Given all that has happened in South Sudan over the past nine years, the church leaders admit that “positive changes” have taken place in the country since 2015 and thanked all those who had helped make this happen. But they noted more work needs to be done to sustain the effort.
“Our first aim was ‘stop the war now!’ and we thank God that the nationwide war has indeed ceased. However, it has been replaced by widespread violence across the nation; we are still killing ourselves, and our people are suffering. We also thank God that a peace agreement and a transitional government are now in place, and we congratulate the parties on the clauses which have been implemented,” they said. “But we note with sadness the slow implementation of some clauses to which the parties have agreed, the apparent lack of political will amongst many of the signatories, and the failure to address the root causes of the conflict. We regret that a number of armed parties have felt unable to sign the (agreement) and we support the efforts of the Community of Sant’Egidio and others to achieve a more inclusive agreement.”
The church leaders call comes three months before Pope Francis’ visit to South Sudan in July, a visit many within and outside the church and country hope will further draw attention to and deepen the peace process.
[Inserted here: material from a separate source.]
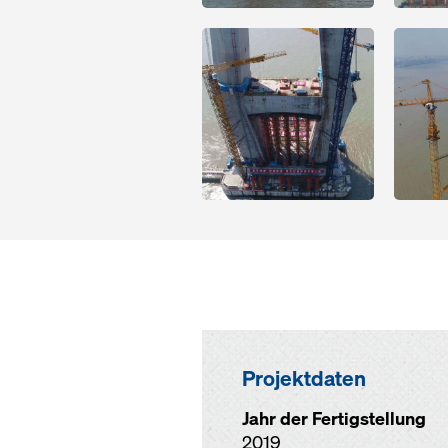
Open
Open
Projektdaten
Jahr der Fertigstellung
2019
Before now, Pope Francis is known to have shown uncommon commitment toward peace in South Sudan when, in what could be seen as beyond the norm, he knelt and kissed the feet of Mayardit and Machar while urging them to embrace peace during their visit to the Vatican in 2019.
Analyzing the current situation in South Sudan, Edmund Yakani, executive director of Community Empowerment for Progress Organization, told BNG the horizon doesn’t hold much prospect for peace as long as the peace agreement is being breached.
“The situation in terms of peace and stability is not promising, especially if we talk of individual and community safety and security,” he said. “The incidences of deadly inter-communal violence increased sharply. In the signed peace agreement implementation, it is only provisions on power sharing (that are) implemented but provisions on transitional security arrangements are yet to be implement[ed].”
He blames the setback on politicians who choose to protect their narrow interests at the people’s expense.
“The lack of trust and confidence among the political leaders is very high and this [accounts for why they] prefer resolving their political grievance through guns than dialogue. The current situation at any[time] can break into violence since the armed forces of the peace agreement have not unified the forces. … South Sudan is a country facing hardship on successful political transition from violence to peace due to deficit in trust and confidence among the various political elites.”
It hasn’t always been like this, as the various tribes in the country once posed a united front, a fact seen in their quest for political independence from Sudan, a country they belonged to until July 9, 2011. At that time, 98.83% of the population voted in favor of independence from Sudan. It was the crescendo to a long and bloody struggle to secede from a country where they felt politically and economically marginalized. The agitation and resultant civil war by people of what is now South Sudan to secede from Sudan began in 1955 and lasted until 1972. Another attempt at secession kicked off in 1983 and ended in 2005.
A December 1998 report by the U.N. estimated at least 1.9 million people from both sides died during a 15-year period of the second civil war alone.
Comparatively, about 400,000 people, according to a Council on Foreign Relations report, died within the five years since 2013, when war broke out in the world’s youngest nation.
South Sudan, a country of more than 11 million people, also has a significant refugee and diaspora population within and beyond Africa.
Anthony Akaeze is a Nigerian-born freelance journalist who currently lives in Houston. He covers Africa for BNG.